Show HN: TimelinesAI – stay on top of business communication in your company - KeraTerra
https://timelines.ai/
======
KeraTerra
Hi HN!

Hi HN! I am the founder of TimelinesAI
([https://timelines.ai/](https://timelines.ai/)). It helps you to stay on top
of business communication in your company.

As a CEO and business owner, I spend a lot of time every day to stay updated
about the status of communication with my clients. The thing is, the more your
company grows with managers and clients, the more time and effort it takes to
stay in the loop. Being cc’d to everything creates too much noise, and if your
clients use Whatsapp or other messengers it’s almost impossible to stay in
control.

Timelines enables you to easily review, organize and share most important
messages from email, Whatsapp and other channels with the links. Here’s a
90-second video that explains how it works:
[https://youtu.be/OUMV74FKIt8](https://youtu.be/OUMV74FKIt8).

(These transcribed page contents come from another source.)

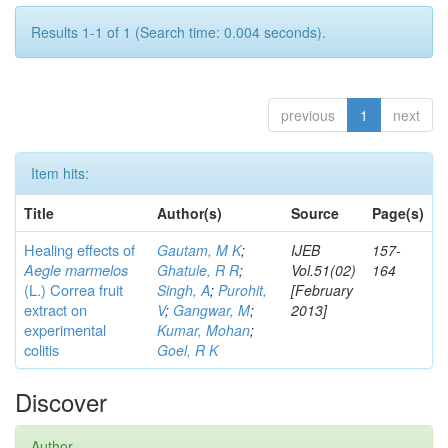
Results 1-1 of 1 (Search time: 0.004 seconds).
previous
1
next
Item hits:
Title
Author(s)
Source
Page(s)
Healing effects of
Gautam, M K
;
IJEB
157-
Aegle marmelos
Ghatule, R R
;
Vol.51(02)
164
(L.) Correa
fruit
Singh, A
;
Purohit,
[February
extract on
V
;
Gangwar, M
;
2013]
experimental
Kumar, Mohan
;
colitis
Goel, R K
Discover
Author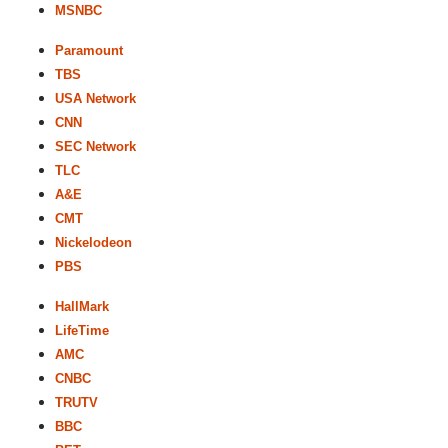
MSNBC
Paramount
TBS
USA Network
CNN
SEC Network
TLC
A&E
CMT
Nickelodeon
PBS
HallMark
LifeTime
AMC
CNBC
TRUTV
BBC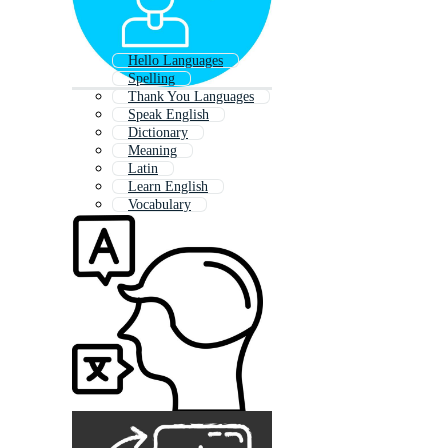
Hello Languages
Spelling
Thank You Languages
Speak English
Dictionary
Meaning
Latin
Learn English
Vocabulary
Translator
Multicultural
English Words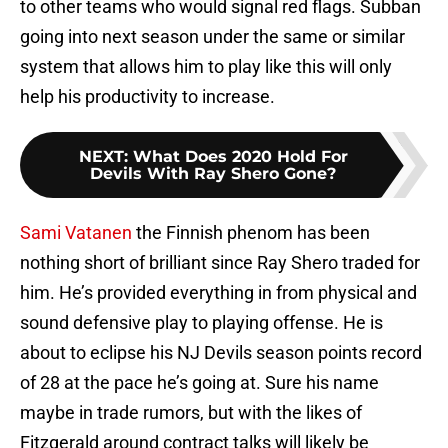
to other teams who would signal red flags. Subban
going into next season under the same or similar
system that allows him to play like this will only
help his productivity to increase.
NEXT
:
What Does 2020 Hold For
Devils With Ray Shero Gone?
Sami Vatanen
the Finnish phenom has been
nothing short of brilliant since Ray Shero traded for
him. He’s provided everything in from physical and
sound defensive play to playing offense. He is
about to eclipse his NJ Devils season points record
of 28 at the pace he’s going at. Sure his name
maybe in trade rumors, but with the likes of
Fitzgerald around contract talks will likely be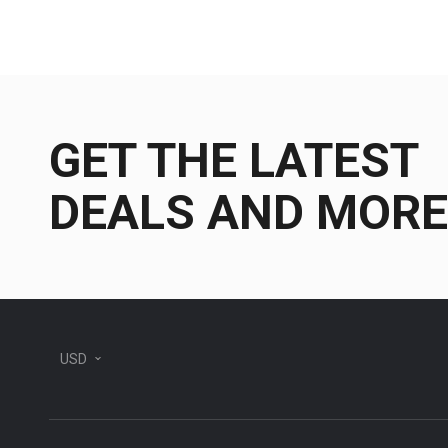
GET THE LATEST
DEALS AND MORE
USD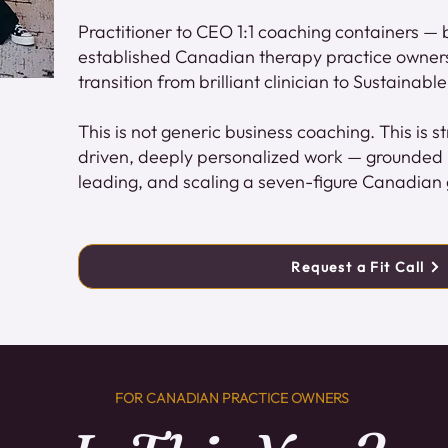
Practitioner to CEO 1:1 coaching containers — bu
established Canadian therapy practice owner
transition from brilliant clinician to Sustainab
This is not generic business coaching. This is 
driven, deeply personalized work — grounded in
leading, and scaling a seven-figure Canadian 
Request a Fit Call
FOR CANADIAN PRACTICE OWNERS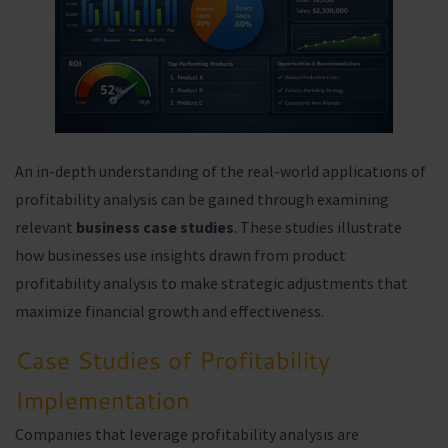
An in-depth understanding of the real-world applications of
profitability analysis can be gained through examining
relevant
business case studies
. These studies illustrate
how businesses use insights drawn from product
profitability analysis to make strategic adjustments that
maximize financial growth and effectiveness.
Case Studies of Profitability
Implementation
Companies that leverage profitability analysis are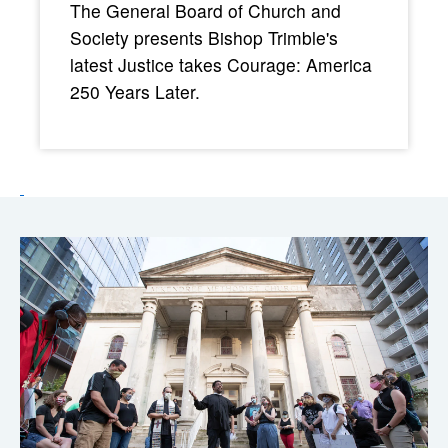
The General Board of Church and
Society presents Bishop Trimble's
latest Justice takes Courage: America
250 Years Later.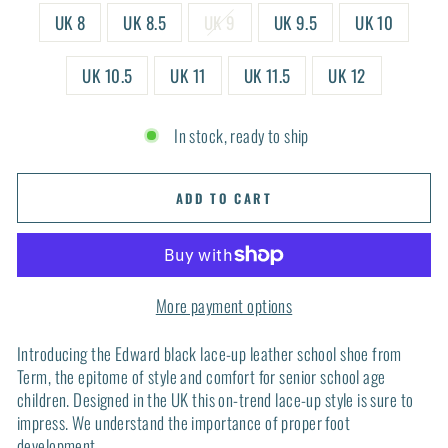
UK 8
UK 8.5
UK 9
UK 9.5
UK 10
UK 10.5
UK 11
UK 11.5
UK 12
In stock, ready to ship
ADD TO CART
More payment options
Introducing the Edward black lace-up leather school shoe from
Term, the epitome of style and comfort for senior school age
children. Designed in the UK this on-trend lace-up style is sure to
impress. We understand the importance of proper foot
development.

We used this app internally for almost a year and it helped us to increase
awareness, collaborate on work with our clients better and retain more clients
as a result. I would love to learn if it brings you the same benefits as well!

We're going to expand the functionality, so I would be glad to learn, what
else should we add to the app or what other tools you use for business
communication in your team?